Work item: Your answer should consist of all lines in the listing that hold the word "target".

Data excerpts:
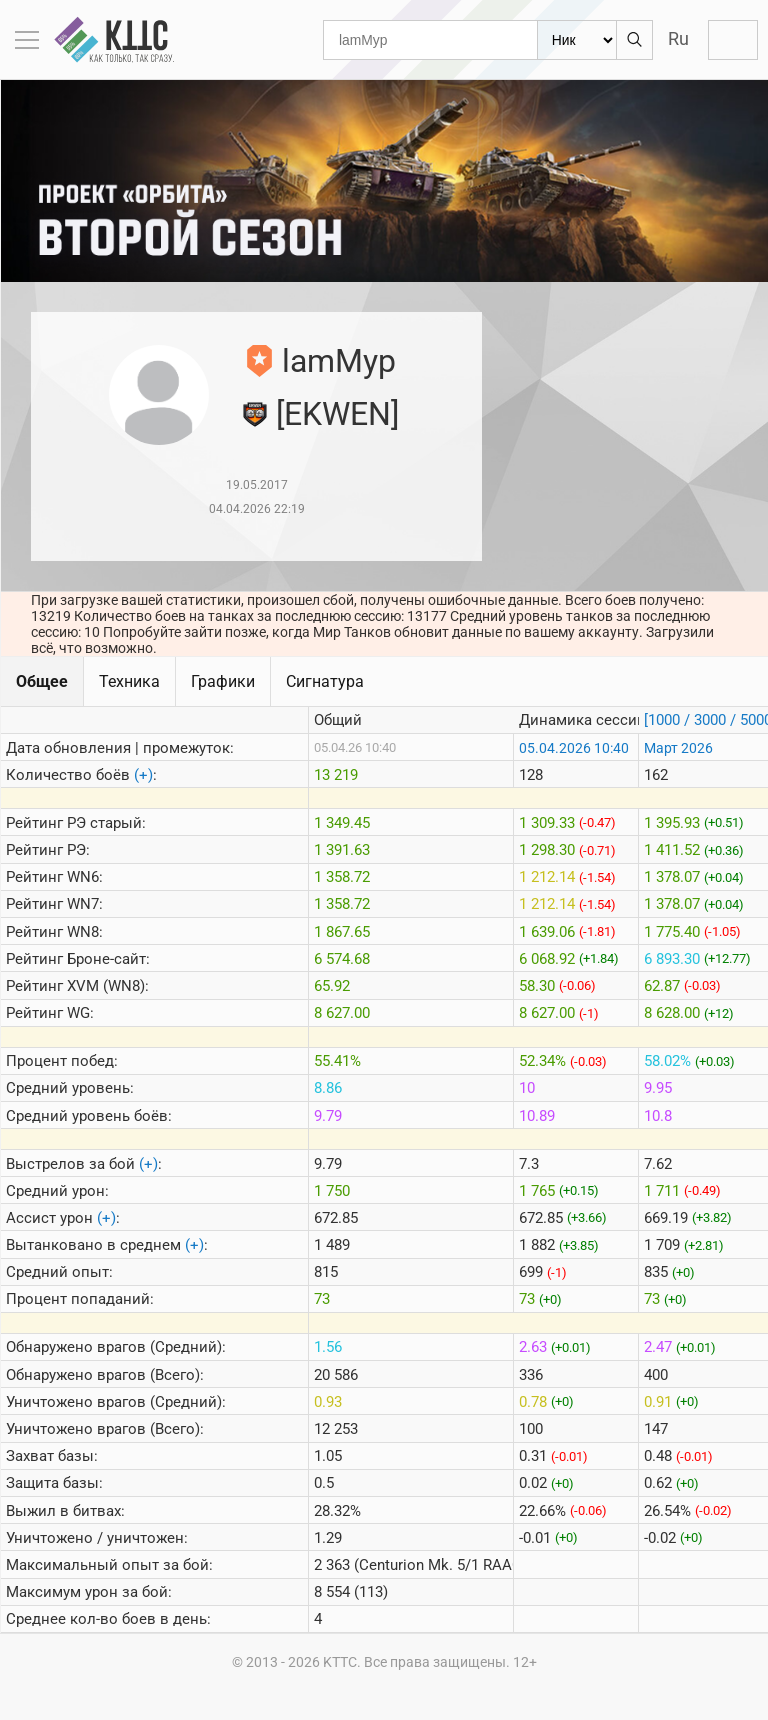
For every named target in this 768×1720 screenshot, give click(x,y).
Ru (678, 38)
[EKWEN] (337, 414)
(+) (143, 775)
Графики (223, 681)
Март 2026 (678, 748)
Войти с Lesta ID (733, 40)
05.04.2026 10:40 (574, 748)
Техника (129, 681)
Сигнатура (325, 681)
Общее (42, 681)
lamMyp (339, 361)
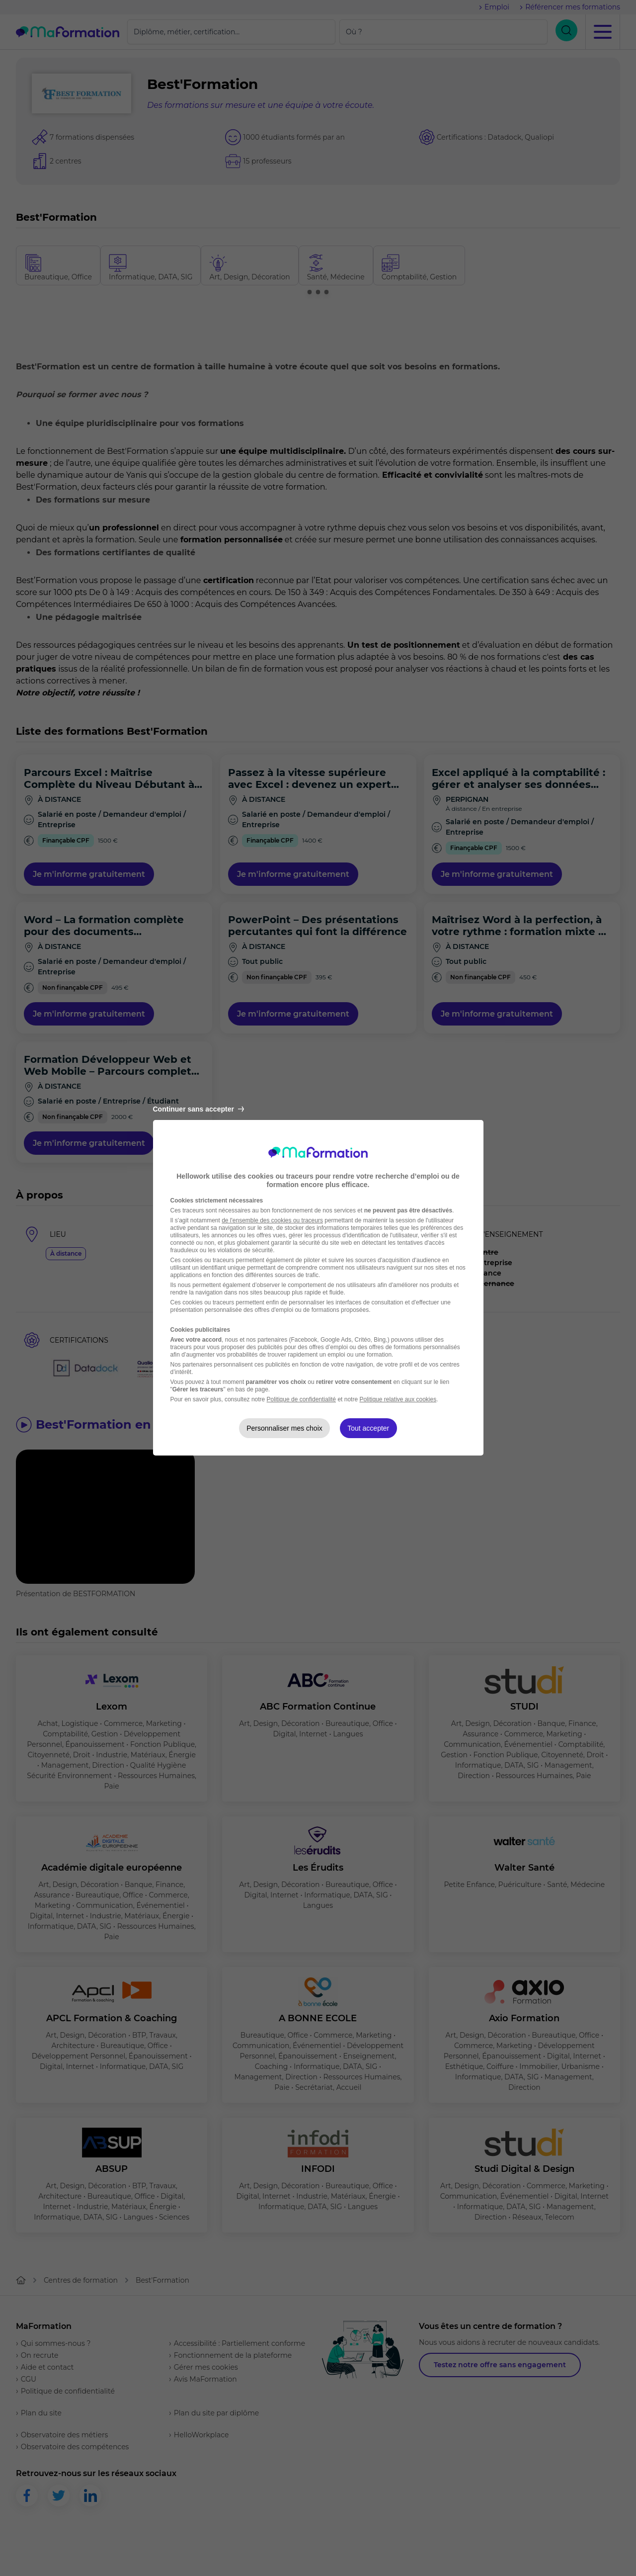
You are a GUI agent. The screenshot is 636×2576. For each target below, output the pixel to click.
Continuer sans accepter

Task result:
For every named target in this 768×1720 screenshot, give click(x,y).
You are a GUI agent. The screenshot is 636×2576. For each target below, output the pixel to click.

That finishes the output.